> Work to be completed:
With the pictures removed, write out the data below exactly.
(Beginning of Task inputs)
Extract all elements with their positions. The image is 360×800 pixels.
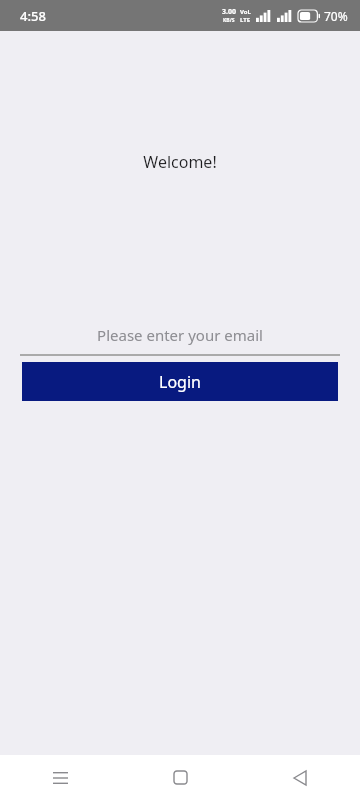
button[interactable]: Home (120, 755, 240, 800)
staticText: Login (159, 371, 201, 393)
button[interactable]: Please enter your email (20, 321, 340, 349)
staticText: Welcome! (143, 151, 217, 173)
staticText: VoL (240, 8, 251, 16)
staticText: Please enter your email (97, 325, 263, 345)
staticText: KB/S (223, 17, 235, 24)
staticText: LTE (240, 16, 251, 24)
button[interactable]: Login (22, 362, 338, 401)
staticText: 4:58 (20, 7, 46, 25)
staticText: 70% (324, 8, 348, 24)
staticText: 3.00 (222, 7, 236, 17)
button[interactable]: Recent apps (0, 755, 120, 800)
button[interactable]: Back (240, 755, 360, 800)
(End of Task inputs)
> Finished exercise:
Extract all elements with their positions. The image is 360×800 pixels.
button[interactable]: Home (120, 755, 240, 800)
staticText: Login (159, 371, 201, 393)
button[interactable]: Please enter your email (20, 321, 340, 349)
staticText: Welcome! (143, 151, 217, 173)
staticText: VoL (240, 8, 251, 16)
staticText: Please enter your email (97, 325, 263, 345)
staticText: KB/S (223, 17, 235, 24)
staticText: LTE (240, 16, 251, 24)
button[interactable]: Login (22, 362, 338, 401)
staticText: 4:58 (20, 7, 46, 25)
staticText: 70% (324, 8, 348, 24)
staticText: 3.00 (222, 7, 236, 17)
button[interactable]: Recent apps (0, 755, 120, 800)
button[interactable]: Back (240, 755, 360, 800)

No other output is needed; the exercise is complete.